Manoel Francisco dos Santos, mais conhecido como Garrincha, nasceu dia 28 de outubro de 1933, no município de Pau Grande, Magé, Rio de Janeiro. O craque faria 90 anos neste sábado (28). Para homenageá-lo, reproduzimos o artigo de João Carlos Juruna, publicado originalmente em 24 de junho de 2018. Juruna baseou-se no livro “Garrincha, a estrela solitária”, de Ruy Castro.
Por João Carlos Gonçalves
Animado pelos jogos de futebol, voltei a pegar um livro que estava parado na estante: “A Estrela Solitária, Um brasileiro chamado Garrincha”, de Ruy Castro. A obra, publicada em 1995, pela Editora Schwarcz (Companhia das Letras) é considerada a mais completa biografia do craque até agora. Para escrevê-la Ruy Castro entrevistou cerca de 170 pessoas e pesquisou os 50 anos da história de Garrincha, durante dois anos e meio.
O resultado é um documento valioso, vivo e rico em detalhes sobre as mudanças vividas no mundo do futebol e as condições em que viviam os jogadores naqueles tempos.

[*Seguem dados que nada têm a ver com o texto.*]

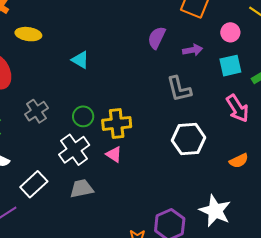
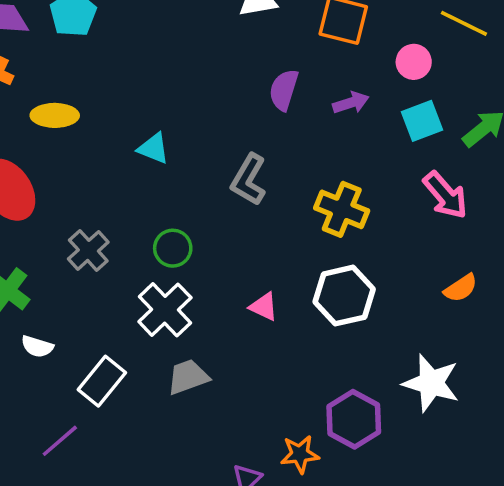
gray L-shape: (179, 89) -> (249, 180), moved, turned 52
yellow cross: (117, 123) -> (342, 209), moved, turned 36
white hexagon: (189, 139) -> (344, 296), moved
pink triangle: (114, 154) -> (264, 307), moved

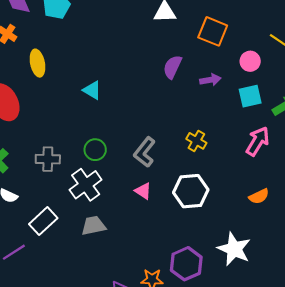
yellow ellipse: (55, 115) -> (37, 63), turned 70
gray L-shape: (249, 180) -> (145, 152), moved
pink arrow: (445, 195) -> (258, 141), turned -116
yellow cross: (342, 209) -> (196, 141), size x0.7
gray cross: (88, 250) -> (48, 159), moved, turned 35

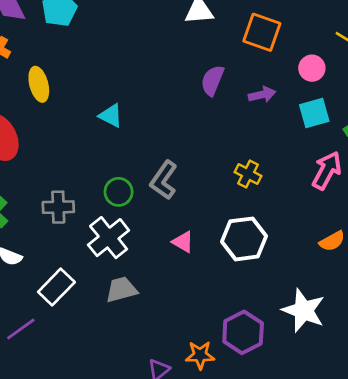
gray L-shape: (145, 152) -> (164, 180), moved

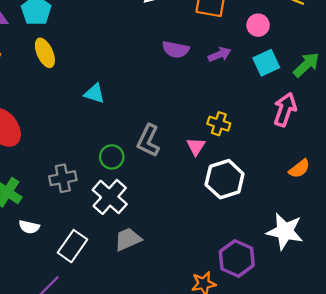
purple semicircle: (212, 80) -> (176, 49), turned -92
yellow ellipse: (39, 84) -> (45, 53), moved
pink triangle: (183, 242) -> (196, 146), moved, turned 42

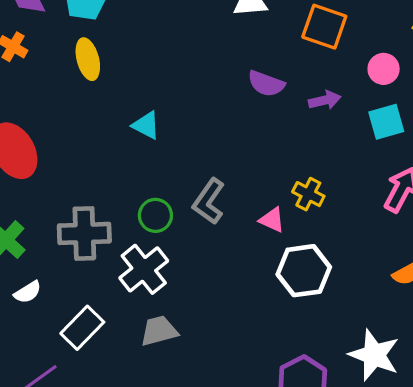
pink triangle: (196, 146) -> (272, 220), turned -48
gray cross: (63, 178) -> (84, 233), size x1.4
white semicircle: (29, 227) -> (28, 292), turned -54

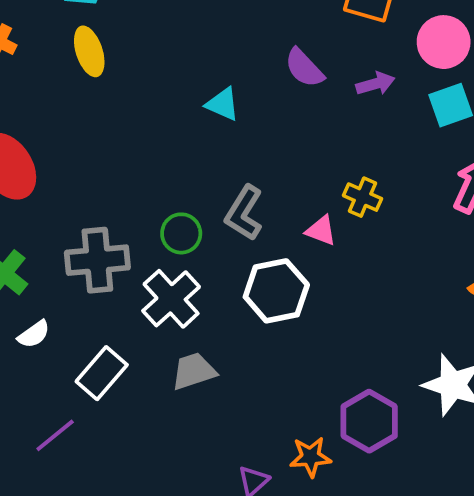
pink circle: (384, 69) -> (444, 42), size x1.4
purple semicircle: (266, 84) -> (304, 68), turned 30
cyan triangle: (146, 125) -> (223, 104), moved
white hexagon: (304, 271) -> (276, 291), moved

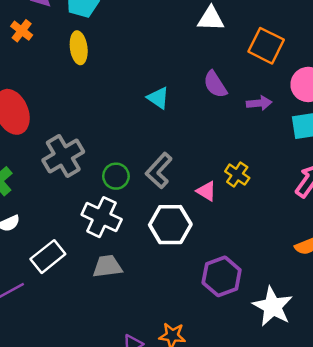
gray cross: (97, 260) -> (63, 156), moved, turned -36
white cross: (171, 299) -> (102, 217), turned -33
purple hexagon: (369, 421) -> (222, 276), moved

Estas mudanças se davam em uma situação em que o Brasil, impulsionado pelo crescimento de indústrias metalúrgicas, siderúrgicas e petrolíferas como a CSN, e a Petrobras, deixava de ser predominantemente rural.
A personalidade de Garrincha
Considerado um dos maiores jogadores e o maior driblador da história do futebol, Manuel Francisco dos Santos, o Mané Garrincha, é humilde de nascença. Quando nasceu, no distrito de Pau Grande, Magé (Rio de Janeiro), em 28 de outubro de 1933, sua parteira, Dona Leonor, foi a primeira a notar que ele tinha as pernas tortas. Nas palavras de seu biógrafo, a perna esquerda era arqueada para fora e a direita para dentro, paralelas, como se uma rajada de vento de desenho animado as tivesse vergado para o mesmo lado. Se, em criança, lhe tivessem posto um aparelho de correção ortopédica, em pouco tempo as pernas de Manuel estariam alinhadas.
Mas quem iria pensar nisso na rua do Chiqueiro, em Pau Grande, no ano de 1933? E talvez, se suas pernas tivessem sido alinhadas não tivéssemos na nossa história, o craque de pernas tortas e espírito livre.
Com catorze anos de idade despertou a atenção do jogador do Botafogo Arati. Teve uma breve passagem pelo Serrano Foot Ball Club, time de Petrópolis, onde começou a receber dinheiro para jogar futebol. Mas aquele menino pobre, do interior e, ainda por cima, com as pernas tortas, fora repetidamente rejeitado pelos grandes clubes nos anos 50.
Até que, segundo a lenda, levado pelo olheiro Eurico Salgado para fazer teste no Botafogo, fez bonito dando umas entortadas no grande lateral esquerdo, Nilton Santos. Driblando o preconceito, Garrincha, logo eternizou a estrela solitária da camisa do Botafogo.
Até o fim da década de 1950 a estrutura do futebol brasileiro era frágil e amadora. Sintoma desta fragilidade era a saúde dos jogadores. Nem sempre as mazelas que traziam no organismo eram percebidas pelos médicos dos clubes. Segundo Ruy Castro, Garrincha chegou ao Botafogo no limite de sua fase de desenvolvimento muscular. Conseguiu encorpar com os exercícios, mas não cresceu mais nenhum centímetro além dos seus 1,69 m de altura. O Doutor Nova Monteiro chegou a dizer que ele tinha massa muscular “comparável a de um cavalo”. E esse era um dos segredos do equilíbrio do craque, os troncos que tinha como perna faziam-no resistir aos piores trompaços dos adversários sem cair. Para derrubá-lo só com rapas e rasteiras. Mesmo assim, ele logo se levantava e seguia com a bola dominada.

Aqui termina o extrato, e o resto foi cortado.